What follows is a listing; restate all of it word for word.

____________________

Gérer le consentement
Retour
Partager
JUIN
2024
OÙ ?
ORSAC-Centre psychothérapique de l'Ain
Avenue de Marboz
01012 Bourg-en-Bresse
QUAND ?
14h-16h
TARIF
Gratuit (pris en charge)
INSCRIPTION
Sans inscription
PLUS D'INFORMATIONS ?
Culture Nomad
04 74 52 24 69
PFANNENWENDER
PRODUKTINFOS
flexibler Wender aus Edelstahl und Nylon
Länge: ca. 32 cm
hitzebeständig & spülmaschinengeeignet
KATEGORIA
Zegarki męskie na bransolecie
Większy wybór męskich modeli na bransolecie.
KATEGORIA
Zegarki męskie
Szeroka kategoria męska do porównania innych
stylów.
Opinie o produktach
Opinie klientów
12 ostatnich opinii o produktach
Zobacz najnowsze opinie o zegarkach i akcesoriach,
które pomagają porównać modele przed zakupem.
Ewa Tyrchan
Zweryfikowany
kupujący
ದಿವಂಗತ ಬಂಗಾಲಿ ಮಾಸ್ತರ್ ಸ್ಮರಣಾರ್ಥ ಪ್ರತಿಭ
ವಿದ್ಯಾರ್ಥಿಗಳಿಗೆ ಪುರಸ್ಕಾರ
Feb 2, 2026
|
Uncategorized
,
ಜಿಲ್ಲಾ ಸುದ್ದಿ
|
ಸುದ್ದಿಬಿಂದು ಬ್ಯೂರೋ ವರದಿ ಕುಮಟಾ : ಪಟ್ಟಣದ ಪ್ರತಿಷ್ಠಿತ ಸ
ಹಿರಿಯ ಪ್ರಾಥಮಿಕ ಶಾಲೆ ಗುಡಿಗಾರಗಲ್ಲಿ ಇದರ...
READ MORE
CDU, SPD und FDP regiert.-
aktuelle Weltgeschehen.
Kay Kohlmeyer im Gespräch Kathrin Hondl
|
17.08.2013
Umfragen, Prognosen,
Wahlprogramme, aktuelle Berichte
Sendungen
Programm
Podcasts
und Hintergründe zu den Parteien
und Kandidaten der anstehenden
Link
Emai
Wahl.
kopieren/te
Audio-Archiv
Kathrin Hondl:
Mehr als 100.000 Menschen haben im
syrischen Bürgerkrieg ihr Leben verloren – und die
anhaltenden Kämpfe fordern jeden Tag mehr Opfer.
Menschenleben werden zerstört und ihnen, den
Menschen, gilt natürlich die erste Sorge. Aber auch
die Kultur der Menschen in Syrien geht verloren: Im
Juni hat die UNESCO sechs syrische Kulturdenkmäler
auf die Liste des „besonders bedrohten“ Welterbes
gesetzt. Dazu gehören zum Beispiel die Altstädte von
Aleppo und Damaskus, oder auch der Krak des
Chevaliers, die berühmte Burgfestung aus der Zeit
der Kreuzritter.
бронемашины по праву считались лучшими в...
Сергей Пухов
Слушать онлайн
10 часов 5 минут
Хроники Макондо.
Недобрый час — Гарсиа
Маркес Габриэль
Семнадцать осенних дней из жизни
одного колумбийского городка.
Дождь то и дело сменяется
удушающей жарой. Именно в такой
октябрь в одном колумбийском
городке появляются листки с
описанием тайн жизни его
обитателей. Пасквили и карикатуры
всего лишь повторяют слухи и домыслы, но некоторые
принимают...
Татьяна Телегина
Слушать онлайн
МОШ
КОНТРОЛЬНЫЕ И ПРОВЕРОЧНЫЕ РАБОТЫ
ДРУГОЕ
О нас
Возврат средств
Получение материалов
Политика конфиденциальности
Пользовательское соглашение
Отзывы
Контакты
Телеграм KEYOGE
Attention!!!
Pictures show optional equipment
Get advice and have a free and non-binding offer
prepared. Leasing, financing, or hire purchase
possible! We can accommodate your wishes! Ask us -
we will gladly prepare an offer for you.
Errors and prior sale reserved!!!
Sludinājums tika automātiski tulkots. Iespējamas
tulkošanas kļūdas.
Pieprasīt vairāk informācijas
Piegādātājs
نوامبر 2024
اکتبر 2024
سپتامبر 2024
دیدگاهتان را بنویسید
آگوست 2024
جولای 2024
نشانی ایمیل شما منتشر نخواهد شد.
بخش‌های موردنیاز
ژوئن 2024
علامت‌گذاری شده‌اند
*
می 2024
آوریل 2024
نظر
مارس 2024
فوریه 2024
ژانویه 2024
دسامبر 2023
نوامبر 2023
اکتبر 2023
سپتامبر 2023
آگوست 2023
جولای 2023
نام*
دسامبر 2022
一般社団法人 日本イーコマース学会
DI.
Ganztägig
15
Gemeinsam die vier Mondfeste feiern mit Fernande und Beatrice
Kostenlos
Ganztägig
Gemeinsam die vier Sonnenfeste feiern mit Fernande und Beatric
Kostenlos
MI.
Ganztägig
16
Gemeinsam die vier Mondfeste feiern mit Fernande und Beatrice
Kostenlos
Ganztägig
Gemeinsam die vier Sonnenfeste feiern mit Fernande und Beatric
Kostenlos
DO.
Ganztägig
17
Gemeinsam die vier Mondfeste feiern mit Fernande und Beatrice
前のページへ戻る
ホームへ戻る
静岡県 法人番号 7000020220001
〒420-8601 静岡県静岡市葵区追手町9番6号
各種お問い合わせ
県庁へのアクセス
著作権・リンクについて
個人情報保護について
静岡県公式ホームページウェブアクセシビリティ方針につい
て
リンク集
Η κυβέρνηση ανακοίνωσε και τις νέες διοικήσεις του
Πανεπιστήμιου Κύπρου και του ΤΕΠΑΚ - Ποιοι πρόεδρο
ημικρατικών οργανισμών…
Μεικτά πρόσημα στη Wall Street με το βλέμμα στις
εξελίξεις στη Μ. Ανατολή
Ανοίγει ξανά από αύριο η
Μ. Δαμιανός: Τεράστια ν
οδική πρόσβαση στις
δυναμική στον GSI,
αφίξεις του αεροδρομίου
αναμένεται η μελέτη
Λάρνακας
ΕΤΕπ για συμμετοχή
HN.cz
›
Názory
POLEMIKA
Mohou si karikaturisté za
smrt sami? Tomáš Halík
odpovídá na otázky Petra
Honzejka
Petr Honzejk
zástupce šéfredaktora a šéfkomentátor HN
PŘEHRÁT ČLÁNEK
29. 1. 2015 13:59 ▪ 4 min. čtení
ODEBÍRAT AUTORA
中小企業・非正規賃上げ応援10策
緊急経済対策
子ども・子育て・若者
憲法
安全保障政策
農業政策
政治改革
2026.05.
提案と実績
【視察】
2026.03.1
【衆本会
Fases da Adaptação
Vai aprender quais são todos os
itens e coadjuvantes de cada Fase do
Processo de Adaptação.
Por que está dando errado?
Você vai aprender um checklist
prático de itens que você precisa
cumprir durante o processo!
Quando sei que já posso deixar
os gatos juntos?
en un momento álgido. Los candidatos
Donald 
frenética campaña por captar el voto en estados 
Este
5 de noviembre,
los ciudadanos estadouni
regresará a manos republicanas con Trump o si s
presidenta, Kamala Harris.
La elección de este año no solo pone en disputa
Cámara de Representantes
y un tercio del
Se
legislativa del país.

____________________

Your response =
Gérer le consentement
Retour
Partager
JUIN
2024
OÙ ?
ORSAC-Centre psychothérapique de l'Ain
Avenue de Marboz
01012 Bourg-en-Bresse
QUAND ?
14h-16h
TARIF
Gratuit (pris en charge)
INSCRIPTION
Sans inscription
PLUS D'INFORMATIONS ?
Culture Nomad
04 74 52 24 69
PFANNENWENDER
PRODUKTINFOS
flexibler Wender aus Edelstahl und Nylon
Länge: ca. 32 cm
hitzebeständig & spülmaschinengeeignet
KATEGORIA
Zegarki męskie na bransolecie
Większy wybór męskich modeli na bransolecie.
KATEGORIA
Zegarki męskie
Szeroka kategoria męska do porównania innych
stylów.
Opinie o produktach
Opinie klientów
12 ostatnich opinii o produktach
Zobacz najnowsze opinie o zegarkach i akcesoriach,
które pomagają porównać modele przed zakupem.
Ewa Tyrchan
Zweryfikowany
kupujący
ದಿವಂಗತ ಬಂಗಾಲಿ ಮಾಸ್ತರ್ ಸ್ಮರಣಾರ್ಥ ಪ್ರತಿಭ
ವಿದ್ಯಾರ್ಥಿಗಳಿಗೆ ಪುರಸ್ಕಾರ
Feb 2, 2026
|
Uncategorized
,
ಜಿಲ್ಲಾ ಸುದ್ದಿ
|
ಸುದ್ದಿಬಿಂದು ಬ್ಯೂರೋ ವರದಿ ಕುಮಟಾ : ಪಟ್ಟಣದ ಪ್ರತಿಷ್ಠಿತ ಸ
ಹಿರಿಯ ಪ್ರಾಥಮಿಕ ಶಾಲೆ ಗುಡಿಗಾರಗಲ್ಲಿ ಇದರ...
READ MORE
CDU, SPD und FDP regiert.-
aktuelle Weltgeschehen.
Kay Kohlmeyer im Gespräch Kathrin Hondl
|
17.08.2013
Umfragen, Prognosen,
Wahlprogramme, aktuelle Berichte
Sendungen
Programm
Podcasts
und Hintergründe zu den Parteien
und Kandidaten der anstehenden
Link
Emai
Wahl.
kopieren/te
Audio-Archiv
Kathrin Hondl:
Mehr als 100.000 Menschen haben im
syrischen Bürgerkrieg ihr Leben verloren – und die
anhaltenden Kämpfe fordern jeden Tag mehr Opfer.
Menschenleben werden zerstört und ihnen, den
Menschen, gilt natürlich die erste Sorge. Aber auch
die Kultur der Menschen in Syrien geht verloren: Im
Juni hat die UNESCO sechs syrische Kulturdenkmäler
auf die Liste des „besonders bedrohten“ Welterbes
gesetzt. Dazu gehören zum Beispiel die Altstädte von
Aleppo und Damaskus, oder auch der Krak des
Chevaliers, die berühmte Burgfestung aus der Zeit
der Kreuzritter.
бронемашины по праву считались лучшими в...
Сергей Пухов
Слушать онлайн
10 часов 5 минут
Хроники Макондо.
Недобрый час — Гарсиа
Маркес Габриэль
Семнадцать осенних дней из жизни
одного колумбийского городка.
Дождь то и дело сменяется
удушающей жарой. Именно в такой
октябрь в одном колумбийском
городке появляются листки с
описанием тайн жизни его
обитателей. Пасквили и карикатуры
всего лишь повторяют слухи и домыслы, но некоторые
принимают...
Татьяна Телегина
Слушать онлайн
МОШ
КОНТРОЛЬНЫЕ И ПРОВЕРОЧНЫЕ РАБОТЫ
ДРУГОЕ
О нас
Возврат средств
Получение материалов
Политика конфиденциальности
Пользовательское соглашение
Отзывы
Контакты
Телеграм KEYOGE
Attention!!!
Pictures show optional equipment
Get advice and have a free and non-binding offer
prepared. Leasing, financing, or hire purchase
possible! We can accommodate your wishes! Ask us -
we will gladly prepare an offer for you.
Errors and prior sale reserved!!!
Sludinājums tika automātiski tulkots. Iespējamas
tulkošanas kļūdas.
Pieprasīt vairāk informācijas
Piegādātājs
نوامبر 2024
اکتبر 2024
سپتامبر 2024
دیدگاهتان را بنویسید
آگوست 2024
جولای 2024
نشانی ایمیل شما منتشر نخواهد شد.
بخش‌های موردنیاز
ژوئن 2024
علامت‌گذاری شده‌اند
*
می 2024
آوریل 2024
نظر
مارس 2024
فوریه 2024
ژانویه 2024
دسامبر 2023
نوامبر 2023
اکتبر 2023
سپتامبر 2023
آگوست 2023
جولای 2023
نام*
دسامبر 2022
一般社団法人 日本イーコマース学会
DI.
Ganztägig
15
Gemeinsam die vier Mondfeste feiern mit Fernande und Beatrice
Kostenlos
Ganztägig
Gemeinsam die vier Sonnenfeste feiern mit Fernande und Beatric
Kostenlos
MI.
Ganztägig
16
Gemeinsam die vier Mondfeste feiern mit Fernande und Beatrice
Kostenlos
Ganztägig
Gemeinsam die vier Sonnenfeste feiern mit Fernande und Beatric
Kostenlos
DO.
Ganztägig
17
Gemeinsam die vier Mondfeste feiern mit Fernande und Beatrice
前のページへ戻る
ホームへ戻る
静岡県 法人番号 7000020220001
〒420-8601 静岡県静岡市葵区追手町9番6号
各種お問い合わせ
県庁へのアクセス
著作権・リンクについて
個人情報保護について
静岡県公式ホームページウェブアクセシビリティ方針につい
て
リンク集
Η κυβέρνηση ανακοίνωσε και τις νέες διοικήσεις του
Πανεπιστήμιου Κύπρου και του ΤΕΠΑΚ - Ποιοι πρόεδρο
ημικρατικών οργανισμών…
Μεικτά πρόσημα στη Wall Street με το βλέμμα στις
εξελίξεις στη Μ. Ανατολή
Ανοίγει ξανά από αύριο η
Μ. Δαμιανός: Τεράστια ν
οδική πρόσβαση στις
δυναμική στον GSI,
αφίξεις του αεροδρομίου
αναμένεται η μελέτη
Λάρνακας
ΕΤΕπ για συμμετοχή
HN.cz
›
Názory
POLEMIKA
Mohou si karikaturisté za
smrt sami? Tomáš Halík
odpovídá na otázky Petra
Honzejka
Petr Honzejk
zástupce šéfredaktora a šéfkomentátor HN
PŘEHRÁT ČLÁNEK
29. 1. 2015 13:59 ▪ 4 min. čtení
ODEBÍRAT AUTORA
中小企業・非正規賃上げ応援10策
緊急経済対策
子ども・子育て・若者
憲法
安全保障政策
農業政策
政治改革
2026.05.
提案と実績
【視察】
2026.03.1
【衆本会
Fases da Adaptação
Vai aprender quais são todos os
itens e coadjuvantes de cada Fase do
Processo de Adaptação.
Por que está dando errado?
Você vai aprender um checklist
prático de itens que você precisa
cumprir durante o processo!
Quando sei que já posso deixar
os gatos juntos?
en un momento álgido. Los candidatos
Donald 
frenética campaña por captar el voto en estados 
Este
5 de noviembre,
los ciudadanos estadouni
regresará a manos republicanas con Trump o si s
presidenta, Kamala Harris.
La elección de este año no solo pone en disputa
Cámara de Representantes
y un tercio del
Se
legislativa del país.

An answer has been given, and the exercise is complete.